Oddly enough, Pais’ translation of the 1907 letter to Habicht differs from the translations of Anna Beck (Einstein’s Collected Papers) and Roseveare. Pais translated the passage as 

At this time I am [again] busy with considerations on relativity theory in connection with the law of gravitation… I hope to clear up the sofar unexplained secular changes of the perihelion length of Mercury… [but] so far it does not seem to work. 

This is strange for several reasons. First, why did Pais split the quote with ellipses? The other translations give no indication that anything is missing. (In Anna Beck’s translation of this letter the reference to Mercury is just the single sentence quoted previously.) Second, did Einstein really refer to the length of the perihelion? A perihelion doesn’t have a length. (Perhaps he meant the length of the period between perihelia?) Third, and most puzzling, where did Pais get the final phrase “so far it does not seem to work”? This phrase doesn’t appear in any of the other translations. It is such a meaningful phrase that it’s hard to imagine a translator leaving it out, but it’s equally hard to imagine it being casually inserted without justification. 
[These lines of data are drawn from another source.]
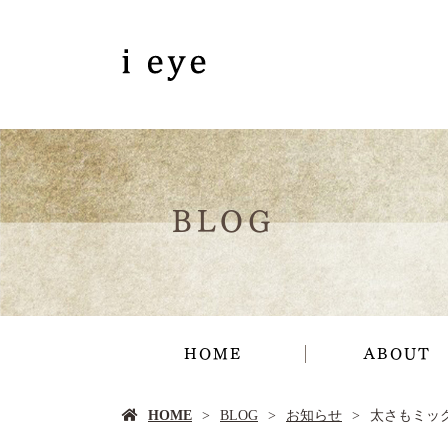
BLOG
HOME
ABOUT
HOME
BLOG
お知らせ
太さもミックス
Incidentally, the popular book “The Evolution of Physics” (1938) by Einstein and Leopold Infeld says 

The deviation of the motion of the planet Mercury from the ellipse was known before the general relativity theory was formulated, and no explanation could be found. On the other hand, general relativity developed without any attention to this special problem [my emphasis]. Only later was the conclusion about the rotation of the ellipse in the motion of a planet around the sun drawn from the new gravitational equations. 

Considering that Einstein began his search for a new gravitational theory in 1907 with the expressed purpose (as stated in his letter to Habicht) of explaining the anomalous precession of Mercury, and that he kept this objective in view throughout the intermediate development (including the Entwurf of 1913), and considering that Einstein listed the failure of the Entwurf theory to give the correct perihelion of Mercury as one of the three reasons that led him to lose faith in that theory, which then led him to the fully covariant theory of general relativity, it seems hard to justify the claim that general relativity was developed without any attention to this problem. This claim is somewhat similar to Einstein’s assertions that special relativity was developed without any attention to the Michelson and Morley experiment – despite the fact that at other times (notably his 1922 talk in Japan on how he developed the theory of relativity) he seemed to acknowledge that this experiment had been an important factor in his thinking. In both cases it’s perfectly correct to say that the theories follow logically and almost without ambiguity from very broad and fundamental principles, so they were certainly not ad hoc explanations of the respective experimental facts. Nevertheless it is historically inaccurate to claim that general relativity was developed “without any attention” to Mercury’s anomalous precession. 

We may be able to account for the clearly erroneous claim in “Evolution of Physics” by the fact that Einstein had very little to do with the actual writing of the book. He apparently agreed to lend his name to the project in order to help his friend Infeld financially after his oneyear grant at the Institute for Advanced Study at Princeton expired. (The prospect of returning to Poland in 1938 was not very appealing.) It’s been said that Einstein’s actual contribution to the book was “negligible”, and Pais reports that Einstein was “not enthusiastic” about the book, and then concludes his brief discussion of it by quoting Einstein’s cryptic comment in reference to the project: 

One should not undertake anything which endangers the tenuous bridge of confidence between people.